- _EXERCISE DIRECTIONS_
Write out exactly the lines below that run from the one containing "Inläggsnavigering" through the one containing "Высокая эргономика водительского кресла и", both included, with no other lines.

[Extracted data entries]
****************
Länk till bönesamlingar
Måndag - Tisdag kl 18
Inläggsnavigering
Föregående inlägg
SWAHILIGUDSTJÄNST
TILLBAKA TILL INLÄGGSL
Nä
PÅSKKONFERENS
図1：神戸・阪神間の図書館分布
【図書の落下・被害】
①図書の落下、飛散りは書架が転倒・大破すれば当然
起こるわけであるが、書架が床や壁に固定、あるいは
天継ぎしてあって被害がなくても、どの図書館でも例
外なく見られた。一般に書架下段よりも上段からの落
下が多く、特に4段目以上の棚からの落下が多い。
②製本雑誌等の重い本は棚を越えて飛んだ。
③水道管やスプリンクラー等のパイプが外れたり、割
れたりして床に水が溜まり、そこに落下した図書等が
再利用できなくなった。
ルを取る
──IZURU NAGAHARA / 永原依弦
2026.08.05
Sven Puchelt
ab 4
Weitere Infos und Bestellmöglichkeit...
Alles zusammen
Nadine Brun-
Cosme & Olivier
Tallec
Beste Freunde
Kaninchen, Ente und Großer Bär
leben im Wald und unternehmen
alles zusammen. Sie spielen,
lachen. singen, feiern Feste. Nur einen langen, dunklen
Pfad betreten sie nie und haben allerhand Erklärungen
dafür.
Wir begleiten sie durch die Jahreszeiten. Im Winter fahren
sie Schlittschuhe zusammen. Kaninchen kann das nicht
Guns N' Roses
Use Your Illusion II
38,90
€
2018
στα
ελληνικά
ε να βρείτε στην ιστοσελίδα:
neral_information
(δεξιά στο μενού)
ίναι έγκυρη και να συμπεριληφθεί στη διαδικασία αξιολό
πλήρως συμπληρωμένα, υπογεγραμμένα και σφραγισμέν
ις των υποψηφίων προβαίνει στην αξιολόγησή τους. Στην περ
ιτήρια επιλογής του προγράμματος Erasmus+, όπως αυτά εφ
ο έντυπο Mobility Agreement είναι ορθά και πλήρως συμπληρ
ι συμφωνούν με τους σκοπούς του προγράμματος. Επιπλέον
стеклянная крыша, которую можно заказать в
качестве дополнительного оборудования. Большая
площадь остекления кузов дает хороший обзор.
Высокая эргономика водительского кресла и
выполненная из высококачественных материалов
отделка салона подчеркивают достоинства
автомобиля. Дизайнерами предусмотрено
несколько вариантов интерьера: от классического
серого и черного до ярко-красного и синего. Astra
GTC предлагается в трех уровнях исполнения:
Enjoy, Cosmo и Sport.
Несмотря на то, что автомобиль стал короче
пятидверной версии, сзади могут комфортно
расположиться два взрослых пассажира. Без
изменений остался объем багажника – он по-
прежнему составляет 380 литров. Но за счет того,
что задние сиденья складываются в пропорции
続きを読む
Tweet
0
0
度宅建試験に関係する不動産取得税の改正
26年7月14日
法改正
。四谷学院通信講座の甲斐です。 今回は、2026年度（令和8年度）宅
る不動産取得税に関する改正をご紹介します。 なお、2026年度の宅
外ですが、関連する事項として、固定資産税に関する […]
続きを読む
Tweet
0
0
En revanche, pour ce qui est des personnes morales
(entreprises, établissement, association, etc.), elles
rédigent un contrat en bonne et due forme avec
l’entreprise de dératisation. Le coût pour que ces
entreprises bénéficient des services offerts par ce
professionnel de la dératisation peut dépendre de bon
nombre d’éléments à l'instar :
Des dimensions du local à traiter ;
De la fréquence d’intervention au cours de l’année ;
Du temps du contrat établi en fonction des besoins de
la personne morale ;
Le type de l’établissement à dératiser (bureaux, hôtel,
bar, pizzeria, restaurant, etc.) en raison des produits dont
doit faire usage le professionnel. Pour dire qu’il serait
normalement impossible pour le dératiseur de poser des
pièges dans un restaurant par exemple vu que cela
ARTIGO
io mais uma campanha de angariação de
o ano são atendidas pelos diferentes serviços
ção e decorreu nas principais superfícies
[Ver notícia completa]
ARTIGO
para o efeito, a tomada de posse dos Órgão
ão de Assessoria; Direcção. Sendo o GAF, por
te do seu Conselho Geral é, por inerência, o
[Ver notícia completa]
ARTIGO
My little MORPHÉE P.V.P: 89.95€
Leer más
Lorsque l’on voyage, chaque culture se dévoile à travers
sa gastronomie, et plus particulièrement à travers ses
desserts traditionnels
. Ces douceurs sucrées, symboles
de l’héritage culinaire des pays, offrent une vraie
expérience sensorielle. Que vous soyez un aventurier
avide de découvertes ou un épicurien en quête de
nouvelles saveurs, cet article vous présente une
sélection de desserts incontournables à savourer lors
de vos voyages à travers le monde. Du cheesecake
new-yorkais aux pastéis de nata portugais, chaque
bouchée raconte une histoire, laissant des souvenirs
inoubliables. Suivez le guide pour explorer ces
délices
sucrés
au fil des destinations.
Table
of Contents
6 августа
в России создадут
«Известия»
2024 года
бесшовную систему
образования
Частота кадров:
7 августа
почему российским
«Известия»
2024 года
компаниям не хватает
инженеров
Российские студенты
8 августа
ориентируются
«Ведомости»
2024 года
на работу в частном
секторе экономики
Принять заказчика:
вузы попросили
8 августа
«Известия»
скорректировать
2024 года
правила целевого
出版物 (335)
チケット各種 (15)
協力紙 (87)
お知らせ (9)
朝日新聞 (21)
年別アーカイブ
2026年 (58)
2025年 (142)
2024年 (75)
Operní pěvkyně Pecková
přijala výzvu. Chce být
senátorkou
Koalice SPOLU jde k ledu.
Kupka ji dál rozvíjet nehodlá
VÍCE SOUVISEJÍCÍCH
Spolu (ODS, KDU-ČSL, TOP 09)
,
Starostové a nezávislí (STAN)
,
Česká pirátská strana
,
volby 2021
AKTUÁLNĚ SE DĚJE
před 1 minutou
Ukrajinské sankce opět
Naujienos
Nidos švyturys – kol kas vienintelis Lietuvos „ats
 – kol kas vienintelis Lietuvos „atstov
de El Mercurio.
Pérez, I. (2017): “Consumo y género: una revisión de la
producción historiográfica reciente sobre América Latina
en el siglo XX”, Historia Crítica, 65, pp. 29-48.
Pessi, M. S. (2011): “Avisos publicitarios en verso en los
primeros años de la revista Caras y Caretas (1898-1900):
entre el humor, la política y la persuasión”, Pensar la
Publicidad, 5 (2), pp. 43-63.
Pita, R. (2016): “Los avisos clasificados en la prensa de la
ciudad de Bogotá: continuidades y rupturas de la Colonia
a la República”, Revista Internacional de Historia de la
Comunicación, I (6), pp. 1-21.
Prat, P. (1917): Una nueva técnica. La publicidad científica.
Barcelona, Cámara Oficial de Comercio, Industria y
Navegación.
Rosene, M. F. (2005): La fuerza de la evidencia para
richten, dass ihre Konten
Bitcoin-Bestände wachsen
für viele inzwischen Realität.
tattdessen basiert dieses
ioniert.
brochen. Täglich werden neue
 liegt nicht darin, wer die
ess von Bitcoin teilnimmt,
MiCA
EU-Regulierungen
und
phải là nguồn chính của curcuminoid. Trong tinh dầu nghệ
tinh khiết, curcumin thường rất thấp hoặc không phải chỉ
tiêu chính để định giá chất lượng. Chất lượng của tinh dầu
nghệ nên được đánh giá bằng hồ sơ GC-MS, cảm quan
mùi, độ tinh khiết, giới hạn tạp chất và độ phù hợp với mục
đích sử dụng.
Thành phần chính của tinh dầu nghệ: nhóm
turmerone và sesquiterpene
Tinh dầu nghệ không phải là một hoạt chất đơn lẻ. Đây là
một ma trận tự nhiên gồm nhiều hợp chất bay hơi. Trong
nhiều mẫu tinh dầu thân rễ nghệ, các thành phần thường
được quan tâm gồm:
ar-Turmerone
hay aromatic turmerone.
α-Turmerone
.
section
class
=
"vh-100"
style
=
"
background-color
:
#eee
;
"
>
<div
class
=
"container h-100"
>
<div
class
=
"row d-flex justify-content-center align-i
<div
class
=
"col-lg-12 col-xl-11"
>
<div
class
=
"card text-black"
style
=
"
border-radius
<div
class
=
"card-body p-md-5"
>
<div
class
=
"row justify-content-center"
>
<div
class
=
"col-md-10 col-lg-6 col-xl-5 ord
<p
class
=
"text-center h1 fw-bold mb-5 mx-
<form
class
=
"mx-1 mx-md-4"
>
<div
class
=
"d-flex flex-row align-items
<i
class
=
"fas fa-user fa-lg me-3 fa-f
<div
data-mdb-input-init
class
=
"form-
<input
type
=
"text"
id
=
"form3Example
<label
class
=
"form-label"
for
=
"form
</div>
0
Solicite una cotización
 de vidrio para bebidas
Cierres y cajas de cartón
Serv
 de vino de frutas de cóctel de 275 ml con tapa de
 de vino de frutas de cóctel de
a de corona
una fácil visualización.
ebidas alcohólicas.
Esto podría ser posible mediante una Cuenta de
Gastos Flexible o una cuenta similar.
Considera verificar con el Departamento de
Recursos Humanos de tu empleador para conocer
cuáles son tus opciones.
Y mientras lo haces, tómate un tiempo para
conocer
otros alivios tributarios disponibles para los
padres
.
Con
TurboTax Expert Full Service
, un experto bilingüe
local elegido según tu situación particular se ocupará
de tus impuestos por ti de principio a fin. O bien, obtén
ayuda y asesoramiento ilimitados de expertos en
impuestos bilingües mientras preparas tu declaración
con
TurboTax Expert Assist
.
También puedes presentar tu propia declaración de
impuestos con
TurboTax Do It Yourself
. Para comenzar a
****************
- _OUTPUT BELOW_
Inläggsnavigering
Föregående inlägg
SWAHILIGUDSTJÄNST
TILLBAKA TILL INLÄGGSL
Nä
PÅSKKONFERENS
図1：神戸・阪神間の図書館分布
【図書の落下・被害】
①図書の落下、飛散りは書架が転倒・大破すれば当然
起こるわけであるが、書架が床や壁に固定、あるいは
天継ぎしてあって被害がなくても、どの図書館でも例
外なく見られた。一般に書架下段よりも上段からの落
下が多く、特に4段目以上の棚からの落下が多い。
②製本雑誌等の重い本は棚を越えて飛んだ。
③水道管やスプリンクラー等のパイプが外れたり、割
れたりして床に水が溜まり、そこに落下した図書等が
再利用できなくなった。
ルを取る
──IZURU NAGAHARA / 永原依弦
2026.08.05
Sven Puchelt
ab 4
Weitere Infos und Bestellmöglichkeit...
Alles zusammen
Nadine Brun-
Cosme & Olivier
Tallec
Beste Freunde
Kaninchen, Ente und Großer Bär
leben im Wald und unternehmen
alles zusammen. Sie spielen,
lachen. singen, feiern Feste. Nur einen langen, dunklen
Pfad betreten sie nie und haben allerhand Erklärungen
dafür.
Wir begleiten sie durch die Jahreszeiten. Im Winter fahren
sie Schlittschuhe zusammen. Kaninchen kann das nicht
Guns N' Roses
Use Your Illusion II
38,90
€
2018
στα
ελληνικά
ε να βρείτε στην ιστοσελίδα:
neral_information
(δεξιά στο μενού)
ίναι έγκυρη και να συμπεριληφθεί στη διαδικασία αξιολό
πλήρως συμπληρωμένα, υπογεγραμμένα και σφραγισμέν
ις των υποψηφίων προβαίνει στην αξιολόγησή τους. Στην περ
ιτήρια επιλογής του προγράμματος Erasmus+, όπως αυτά εφ
ο έντυπο Mobility Agreement είναι ορθά και πλήρως συμπληρ
ι συμφωνούν με τους σκοπούς του προγράμματος. Επιπλέον
стеклянная крыша, которую можно заказать в
качестве дополнительного оборудования. Большая
площадь остекления кузов дает хороший обзор.
Высокая эргономика водительского кресла и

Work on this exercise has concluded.